Showing posts with label aiim. Show all posts
Showing posts with label aiim. Show all posts

Thursday, April 17, 2008

aiim findability survey

Following on from their Enterprise 2.0 Survey, Dan & Carl AIIM are doing something similar for Findability. Dan has provided an overview on their approach & requested feedback and also offered an initial list of technology solutions. I like their open approach to both constructing the survey & making the final report available for free (and altho Carl is probably right that the final result shouldn't be a wiki, it should be something more digestible than a single PDF).


One observation I would make about findability tech is that you basically have 3 groups:
  • Content creators / providers
  • Content users
  • Content managers (from both an IT & editorial perspective)

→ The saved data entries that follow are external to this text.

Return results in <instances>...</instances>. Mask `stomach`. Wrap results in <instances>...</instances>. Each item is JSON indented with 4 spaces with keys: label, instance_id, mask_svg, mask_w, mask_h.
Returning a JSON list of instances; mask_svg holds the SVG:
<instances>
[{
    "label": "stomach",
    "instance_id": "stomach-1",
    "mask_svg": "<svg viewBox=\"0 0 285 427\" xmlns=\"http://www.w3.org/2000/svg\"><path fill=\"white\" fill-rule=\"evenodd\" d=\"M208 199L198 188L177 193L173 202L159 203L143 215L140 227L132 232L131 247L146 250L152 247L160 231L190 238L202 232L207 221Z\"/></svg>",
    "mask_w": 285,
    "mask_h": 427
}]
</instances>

And these 3 groups can have 3 relationships to the tech:

  • Don't use
  • Consume but don't own / control
  • Own / control

Trad search is owned by content managers & consumed by content users. Trad taxonomies tend be owned by content managers (hopefully with some input from the business) & consumed by both content providers & users. Findability tools - esp. social software - tend to have broader spans of ownership/control which makes them simultaneously more power AND harder to manage.

Monday, March 31, 2008

ready, fire, aiim - enterprise 2.0 report

A detailed discussion by James Dellow on the Enterprise 2.0 report from AIIM. As James notes, there are lots of graphs. The data comes from 441 responses to a web-based survey instrument and about a third of respondents were IT personnel - so at best we have indication of trends rather than anything too reliable. However given the paucity of data available - we have some material from Forrester (most of it not in the public domain) and Melcrum's report on social media & employee engagement.

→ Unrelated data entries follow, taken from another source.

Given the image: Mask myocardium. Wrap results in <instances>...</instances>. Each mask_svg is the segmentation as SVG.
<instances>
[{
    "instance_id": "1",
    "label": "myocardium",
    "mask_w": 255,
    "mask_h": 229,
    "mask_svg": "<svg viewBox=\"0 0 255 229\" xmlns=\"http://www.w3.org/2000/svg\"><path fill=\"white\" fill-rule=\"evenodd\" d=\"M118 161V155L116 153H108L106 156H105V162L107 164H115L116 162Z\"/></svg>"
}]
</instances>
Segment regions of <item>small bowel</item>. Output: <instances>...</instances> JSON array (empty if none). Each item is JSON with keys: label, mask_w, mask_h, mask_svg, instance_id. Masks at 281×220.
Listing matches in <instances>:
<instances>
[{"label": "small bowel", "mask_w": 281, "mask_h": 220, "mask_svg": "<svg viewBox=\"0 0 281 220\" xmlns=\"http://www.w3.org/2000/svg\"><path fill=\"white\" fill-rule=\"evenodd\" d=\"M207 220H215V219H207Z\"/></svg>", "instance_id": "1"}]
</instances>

So let's have a quick canter through:
  • Like James, I like the vaguely collaborative nature of Section 1: Defining Enterprise 2.0. We get Andrew McAfee, Dave Weinberger, Patti Anklam & others shooting the sugar about what E2.0 means, maaaan. The debates about the definition are more interesting than the definition itself. And I like how they have pretty much reprinted the emails.
  • Section 2 on Tech is a bit blahblahblah - nothing we haven't heard before - and I'm with James in being unconvinced by the 1.0, 1.5, 2.0 split. Figure 2 is pretty much what you'd expect with wikis at the top of the pops (2 years ago blogs would have been at number 2 instead of SNS). Figure 3 is also what you'd expect - the most E2.0 tools are generally the ones with least awareness - blogs being the honourable exception probably due to the hoohah about them since 2004. "Search" scores heavily as a E2.0 tool - but I take that to be i. an example of Google's marketing prowess & ii. a damning indictment of the last decade of attempts at enterprise search solutions. Is search E2.0? I guess it depends how it's done, baby...
  • Section 3 looks at the primary business drivers (oo-er). The message here is that E2.0 is primarily about collaboration. Which I don't have a problem with. The IT-centric nature of the survey sample can be seen in Figure 10 - "yes we all know what open source is". Based on a decade of experience, I would disagree that 53% of the respondents fully understand the term "Knowledge Management" but lets not teleport into that world of pain. Figure 12 is interesting in that E2.0 is not seen as well suited to individuals. This is probably because we think of E2.0 as "social" or "collaborative" and completely opposed to individualistic applications. But in fact, E2.0 stuff offers individuals a powerful set of tools for Personal Knowledge Management (PKM). And if they are to succeed, they have to appeal to individuals first AND THEN groups. Work is done by individuals within groups NOT by groups themselves.
  • Figure 22 in Section 4 makes a nice complement to Figures 2 & 3. I am intrigued that mashups rank so highly - again this may be due to the IT-centric survey sample. It's like to see those figures split out by the role demographic of respondents (IT vs. everyone else). Figure 28 says that USERS are driving all this. Figure 30 indicates that most uses of E2.0 tools are tactical and Figure 34 will get consultants rubbing their hands in glee while Figure 36 will get them quiet again.
  • Section 5 on generational & cultural attitudes is way too prominent but might allow a more nuanced discussion of the "Gen Y love it / Boomers hate it" non-debate. We don't know much about the KM-inclined group except that they are, well, "KM-inclined". Which makes them love E2.0 more.
  • Section 6 should be the important one. It's the one with the conclusions. It says a lot of very sensible things about culture and continuums of engagement/collaboration vs. protectionism/control. But it could say a whole lot more. Let's hope that over the coming weeks, both authors will.

And finally, why is this report only available as a single, clunky, dowdy PDF? How Enterprise 2.0 is that?